What to do –
Which lines below contain the word "Cemed"? Copy each one.

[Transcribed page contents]

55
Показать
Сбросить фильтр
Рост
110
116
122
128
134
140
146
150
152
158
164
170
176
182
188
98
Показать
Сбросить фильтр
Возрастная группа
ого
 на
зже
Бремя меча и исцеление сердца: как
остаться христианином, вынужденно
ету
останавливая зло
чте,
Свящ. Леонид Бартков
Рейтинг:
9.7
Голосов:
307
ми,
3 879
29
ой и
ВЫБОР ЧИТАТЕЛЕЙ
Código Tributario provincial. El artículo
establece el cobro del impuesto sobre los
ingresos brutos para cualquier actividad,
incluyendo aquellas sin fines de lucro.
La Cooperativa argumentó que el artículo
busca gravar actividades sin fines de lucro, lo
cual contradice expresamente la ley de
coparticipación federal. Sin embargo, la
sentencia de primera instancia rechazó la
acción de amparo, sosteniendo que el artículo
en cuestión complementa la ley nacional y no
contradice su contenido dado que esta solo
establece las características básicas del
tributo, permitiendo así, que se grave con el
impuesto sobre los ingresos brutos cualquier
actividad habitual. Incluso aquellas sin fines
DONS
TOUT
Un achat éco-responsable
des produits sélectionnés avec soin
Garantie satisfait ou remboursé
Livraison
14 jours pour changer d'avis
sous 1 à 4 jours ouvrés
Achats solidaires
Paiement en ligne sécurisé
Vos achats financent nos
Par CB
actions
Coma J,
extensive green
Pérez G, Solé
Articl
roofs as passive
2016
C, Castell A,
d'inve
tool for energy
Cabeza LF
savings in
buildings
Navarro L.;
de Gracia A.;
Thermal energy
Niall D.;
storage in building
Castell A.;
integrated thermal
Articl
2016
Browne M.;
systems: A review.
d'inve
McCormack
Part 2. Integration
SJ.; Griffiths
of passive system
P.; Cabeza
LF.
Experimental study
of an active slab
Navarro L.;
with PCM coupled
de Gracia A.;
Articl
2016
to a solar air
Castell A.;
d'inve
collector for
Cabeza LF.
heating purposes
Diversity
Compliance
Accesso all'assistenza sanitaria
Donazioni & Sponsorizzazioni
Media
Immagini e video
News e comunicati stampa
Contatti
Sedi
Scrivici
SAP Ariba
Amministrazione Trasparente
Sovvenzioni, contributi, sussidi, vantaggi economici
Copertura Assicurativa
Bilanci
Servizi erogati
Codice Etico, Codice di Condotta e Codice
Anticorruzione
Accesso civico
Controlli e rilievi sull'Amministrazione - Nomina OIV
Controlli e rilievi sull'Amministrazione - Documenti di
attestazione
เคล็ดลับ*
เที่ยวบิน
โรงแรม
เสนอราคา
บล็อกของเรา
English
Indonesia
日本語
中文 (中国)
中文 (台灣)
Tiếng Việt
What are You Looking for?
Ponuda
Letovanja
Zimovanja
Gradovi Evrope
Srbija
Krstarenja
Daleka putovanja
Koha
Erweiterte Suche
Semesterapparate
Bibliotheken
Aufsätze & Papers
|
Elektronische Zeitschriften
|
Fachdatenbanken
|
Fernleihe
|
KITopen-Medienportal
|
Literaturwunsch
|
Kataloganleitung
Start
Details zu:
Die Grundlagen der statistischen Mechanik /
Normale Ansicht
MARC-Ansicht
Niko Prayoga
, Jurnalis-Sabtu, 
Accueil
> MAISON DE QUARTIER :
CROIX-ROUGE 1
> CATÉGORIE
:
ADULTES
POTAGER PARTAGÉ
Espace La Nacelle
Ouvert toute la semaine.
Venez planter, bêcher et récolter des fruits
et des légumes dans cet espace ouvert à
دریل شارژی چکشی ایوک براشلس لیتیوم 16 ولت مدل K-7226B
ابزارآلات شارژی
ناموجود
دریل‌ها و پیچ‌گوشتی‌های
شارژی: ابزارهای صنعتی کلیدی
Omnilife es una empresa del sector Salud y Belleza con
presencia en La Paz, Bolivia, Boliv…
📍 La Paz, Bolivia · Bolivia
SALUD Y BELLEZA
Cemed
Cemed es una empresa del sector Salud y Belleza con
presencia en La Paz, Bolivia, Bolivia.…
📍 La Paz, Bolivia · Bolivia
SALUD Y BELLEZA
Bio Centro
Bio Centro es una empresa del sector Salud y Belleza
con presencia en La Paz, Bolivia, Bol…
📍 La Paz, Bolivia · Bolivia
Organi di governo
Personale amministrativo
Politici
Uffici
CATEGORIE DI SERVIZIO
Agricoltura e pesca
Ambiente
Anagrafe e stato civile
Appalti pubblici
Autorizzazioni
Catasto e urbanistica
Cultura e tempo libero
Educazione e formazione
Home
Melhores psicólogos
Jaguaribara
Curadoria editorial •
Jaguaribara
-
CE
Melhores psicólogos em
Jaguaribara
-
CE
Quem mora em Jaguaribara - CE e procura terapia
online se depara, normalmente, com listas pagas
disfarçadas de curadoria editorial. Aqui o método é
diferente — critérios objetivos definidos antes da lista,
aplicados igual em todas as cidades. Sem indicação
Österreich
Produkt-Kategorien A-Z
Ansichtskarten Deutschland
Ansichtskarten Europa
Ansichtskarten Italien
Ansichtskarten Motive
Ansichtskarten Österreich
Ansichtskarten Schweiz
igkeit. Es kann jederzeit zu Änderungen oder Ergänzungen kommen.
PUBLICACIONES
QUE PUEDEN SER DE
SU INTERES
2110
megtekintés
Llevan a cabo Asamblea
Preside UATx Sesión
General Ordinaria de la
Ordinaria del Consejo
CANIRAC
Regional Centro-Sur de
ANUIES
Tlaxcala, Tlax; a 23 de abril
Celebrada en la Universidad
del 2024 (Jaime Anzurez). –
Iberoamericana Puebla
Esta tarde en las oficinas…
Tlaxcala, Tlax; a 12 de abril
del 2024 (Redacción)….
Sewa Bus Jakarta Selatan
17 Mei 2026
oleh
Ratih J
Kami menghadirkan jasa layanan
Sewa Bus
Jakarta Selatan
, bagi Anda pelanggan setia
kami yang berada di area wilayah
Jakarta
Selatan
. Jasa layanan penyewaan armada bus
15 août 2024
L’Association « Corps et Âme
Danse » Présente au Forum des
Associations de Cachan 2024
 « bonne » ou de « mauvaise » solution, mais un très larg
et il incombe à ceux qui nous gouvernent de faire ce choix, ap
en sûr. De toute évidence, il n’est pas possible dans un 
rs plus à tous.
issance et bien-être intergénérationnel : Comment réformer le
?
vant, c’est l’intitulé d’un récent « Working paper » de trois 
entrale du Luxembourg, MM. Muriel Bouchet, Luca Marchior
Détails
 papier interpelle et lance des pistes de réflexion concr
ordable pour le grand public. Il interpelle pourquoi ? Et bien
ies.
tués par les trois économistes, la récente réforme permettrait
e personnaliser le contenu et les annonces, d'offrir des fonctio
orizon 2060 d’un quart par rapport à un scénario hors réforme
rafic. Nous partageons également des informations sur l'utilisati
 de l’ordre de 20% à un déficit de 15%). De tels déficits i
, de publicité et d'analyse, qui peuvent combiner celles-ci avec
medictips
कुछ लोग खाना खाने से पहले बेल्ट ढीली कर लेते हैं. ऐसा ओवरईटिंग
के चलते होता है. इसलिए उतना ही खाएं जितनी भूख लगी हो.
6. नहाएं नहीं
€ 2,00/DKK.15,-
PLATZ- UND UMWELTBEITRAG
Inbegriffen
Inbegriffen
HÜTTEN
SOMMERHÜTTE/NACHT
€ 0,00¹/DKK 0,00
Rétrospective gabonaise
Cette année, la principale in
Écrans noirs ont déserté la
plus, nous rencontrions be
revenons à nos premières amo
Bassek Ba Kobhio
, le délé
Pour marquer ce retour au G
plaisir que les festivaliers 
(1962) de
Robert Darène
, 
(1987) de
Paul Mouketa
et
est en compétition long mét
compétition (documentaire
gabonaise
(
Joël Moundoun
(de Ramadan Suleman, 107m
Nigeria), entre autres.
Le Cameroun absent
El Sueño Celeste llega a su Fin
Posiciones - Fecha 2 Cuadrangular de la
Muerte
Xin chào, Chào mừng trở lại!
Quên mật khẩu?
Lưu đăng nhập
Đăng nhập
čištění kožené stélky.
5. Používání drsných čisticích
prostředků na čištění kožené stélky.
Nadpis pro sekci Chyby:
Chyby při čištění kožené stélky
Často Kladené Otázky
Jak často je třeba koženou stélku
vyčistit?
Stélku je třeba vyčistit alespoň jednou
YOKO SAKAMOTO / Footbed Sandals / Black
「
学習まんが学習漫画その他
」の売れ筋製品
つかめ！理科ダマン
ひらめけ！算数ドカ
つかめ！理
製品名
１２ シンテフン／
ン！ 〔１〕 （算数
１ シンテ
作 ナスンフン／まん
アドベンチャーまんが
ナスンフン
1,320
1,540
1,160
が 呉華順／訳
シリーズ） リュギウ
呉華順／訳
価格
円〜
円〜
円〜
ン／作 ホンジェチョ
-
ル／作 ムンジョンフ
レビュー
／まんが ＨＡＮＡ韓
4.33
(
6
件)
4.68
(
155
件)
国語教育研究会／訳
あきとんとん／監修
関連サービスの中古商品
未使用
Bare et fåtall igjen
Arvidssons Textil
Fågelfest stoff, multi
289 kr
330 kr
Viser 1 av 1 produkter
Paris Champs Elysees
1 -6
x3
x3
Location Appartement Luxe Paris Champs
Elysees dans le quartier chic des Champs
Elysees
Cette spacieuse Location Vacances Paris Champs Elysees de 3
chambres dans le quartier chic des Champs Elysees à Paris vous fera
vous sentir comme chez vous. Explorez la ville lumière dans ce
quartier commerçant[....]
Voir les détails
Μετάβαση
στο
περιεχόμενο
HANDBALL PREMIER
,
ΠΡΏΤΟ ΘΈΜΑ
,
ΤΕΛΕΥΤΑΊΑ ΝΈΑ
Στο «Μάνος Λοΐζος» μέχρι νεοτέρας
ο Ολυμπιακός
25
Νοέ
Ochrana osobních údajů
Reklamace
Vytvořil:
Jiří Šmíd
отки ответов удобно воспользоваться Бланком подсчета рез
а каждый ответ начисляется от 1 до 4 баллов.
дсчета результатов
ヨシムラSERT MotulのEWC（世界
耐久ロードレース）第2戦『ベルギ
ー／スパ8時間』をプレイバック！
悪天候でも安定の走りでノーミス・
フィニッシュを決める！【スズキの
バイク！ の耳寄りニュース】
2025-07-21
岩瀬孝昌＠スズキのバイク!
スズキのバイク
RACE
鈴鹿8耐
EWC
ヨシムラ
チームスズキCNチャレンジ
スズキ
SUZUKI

Answer to this problem –
Cemed
Cemed es una empresa del sector Salud y Belleza con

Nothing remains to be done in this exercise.